Affiliations: INSERM U. 577, Université Victor Segalen Bordeaux 2, 146, rue Léo Saignat, 33076 Bordeaux cedex, France | Service de Chirurgie Vasculaire, Centre Hospitalier Universitaire, Pellegrin Tripode, 146, rue Léo Saignat, 33076 Bordeaux cedex, France
Note: [] Corresponding author: Pr. Laurence Bordenave, INSERM U. 577, Université Victor Segalen Bordeaux 2, 146, rue Léo-Saignat, 33076 Bordeaux cedex, France.
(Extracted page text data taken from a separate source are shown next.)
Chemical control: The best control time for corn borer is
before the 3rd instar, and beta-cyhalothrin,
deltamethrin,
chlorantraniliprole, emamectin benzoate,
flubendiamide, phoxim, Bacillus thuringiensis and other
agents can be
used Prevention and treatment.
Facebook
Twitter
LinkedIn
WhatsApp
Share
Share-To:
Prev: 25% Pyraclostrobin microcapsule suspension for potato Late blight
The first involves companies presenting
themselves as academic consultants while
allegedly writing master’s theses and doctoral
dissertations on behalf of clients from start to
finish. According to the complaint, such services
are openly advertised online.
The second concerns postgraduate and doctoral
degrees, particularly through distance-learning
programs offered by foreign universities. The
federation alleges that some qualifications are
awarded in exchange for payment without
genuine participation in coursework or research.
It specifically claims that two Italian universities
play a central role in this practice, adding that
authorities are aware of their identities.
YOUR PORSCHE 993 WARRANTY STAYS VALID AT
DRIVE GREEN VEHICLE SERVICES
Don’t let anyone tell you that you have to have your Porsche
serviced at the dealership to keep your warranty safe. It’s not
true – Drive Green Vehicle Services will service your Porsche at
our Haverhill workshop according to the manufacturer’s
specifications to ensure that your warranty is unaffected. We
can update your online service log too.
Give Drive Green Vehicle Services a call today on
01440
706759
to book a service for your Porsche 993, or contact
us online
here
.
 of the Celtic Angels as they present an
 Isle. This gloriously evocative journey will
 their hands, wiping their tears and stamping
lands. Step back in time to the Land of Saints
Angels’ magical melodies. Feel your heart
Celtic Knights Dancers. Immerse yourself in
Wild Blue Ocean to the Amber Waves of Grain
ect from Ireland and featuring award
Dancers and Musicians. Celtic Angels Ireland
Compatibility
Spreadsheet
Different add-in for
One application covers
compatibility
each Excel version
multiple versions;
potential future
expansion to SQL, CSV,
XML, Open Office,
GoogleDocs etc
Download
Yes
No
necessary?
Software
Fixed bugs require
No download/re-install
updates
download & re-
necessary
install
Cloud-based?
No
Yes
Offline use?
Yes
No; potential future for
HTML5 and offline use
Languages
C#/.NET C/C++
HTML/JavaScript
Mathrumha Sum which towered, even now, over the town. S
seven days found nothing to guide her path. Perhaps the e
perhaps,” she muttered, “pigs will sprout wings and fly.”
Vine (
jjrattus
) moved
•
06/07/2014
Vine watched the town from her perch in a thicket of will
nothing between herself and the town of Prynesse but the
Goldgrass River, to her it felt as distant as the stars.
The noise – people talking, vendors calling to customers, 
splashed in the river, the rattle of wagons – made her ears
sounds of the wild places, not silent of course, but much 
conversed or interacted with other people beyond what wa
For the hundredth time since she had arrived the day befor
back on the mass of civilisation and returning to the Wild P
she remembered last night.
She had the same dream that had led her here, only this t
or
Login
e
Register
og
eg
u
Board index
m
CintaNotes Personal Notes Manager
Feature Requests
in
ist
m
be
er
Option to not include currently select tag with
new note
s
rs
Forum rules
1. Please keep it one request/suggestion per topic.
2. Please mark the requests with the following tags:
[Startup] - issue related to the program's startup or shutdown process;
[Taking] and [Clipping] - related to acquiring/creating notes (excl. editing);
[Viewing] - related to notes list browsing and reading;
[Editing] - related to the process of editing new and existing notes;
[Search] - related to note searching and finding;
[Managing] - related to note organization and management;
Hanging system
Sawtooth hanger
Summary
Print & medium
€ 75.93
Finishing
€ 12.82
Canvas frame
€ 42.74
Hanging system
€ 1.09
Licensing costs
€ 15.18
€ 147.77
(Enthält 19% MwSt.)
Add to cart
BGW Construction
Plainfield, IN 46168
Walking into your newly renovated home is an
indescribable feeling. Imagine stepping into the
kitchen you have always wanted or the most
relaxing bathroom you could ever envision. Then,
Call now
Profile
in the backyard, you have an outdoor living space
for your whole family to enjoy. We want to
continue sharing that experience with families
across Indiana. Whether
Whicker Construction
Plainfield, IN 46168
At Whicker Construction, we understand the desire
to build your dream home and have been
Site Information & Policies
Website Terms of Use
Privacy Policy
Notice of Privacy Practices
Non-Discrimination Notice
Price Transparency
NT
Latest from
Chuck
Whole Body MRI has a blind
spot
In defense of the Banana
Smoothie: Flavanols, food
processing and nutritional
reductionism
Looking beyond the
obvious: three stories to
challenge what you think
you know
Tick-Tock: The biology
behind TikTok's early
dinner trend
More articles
Tel.: +33 05 57 57 14 83; Fax: +33 05 56 90 05 17; E-mail: Laurence.Bordenave@ u-bordeaux2.fr.
Abstract: The replacement of arteries with synthetic vascular prostheses often leads to failure when small-diameter or low-flow locations are concerned, due in part to the thrombogenicity of the graft surface. In order to improve long-term patency of these grafts, the concept of endothelial cell seeding has been suggested, the composite structure resulting from the combination of biologically active cells to prosthetic materials thus creating more biocompatible vascular substitutes. To achieve endothelialization of synthetic grafts, previous efforts aimed at “one-stage” procedure in the 1980's seemed clinically feasible but results of reported clinical trials were controversial and mostly disappointing. An alternative method is an in vitro complete and preformed endothelial lining at the time of implantation: the “two-stage” procedure which implies harvest and culture of autologous endothelial cells. Up to date, the latter approach demonstrated its superiority in terms of significantly increased patency of the grafts that underwent endothelialization several years earlier.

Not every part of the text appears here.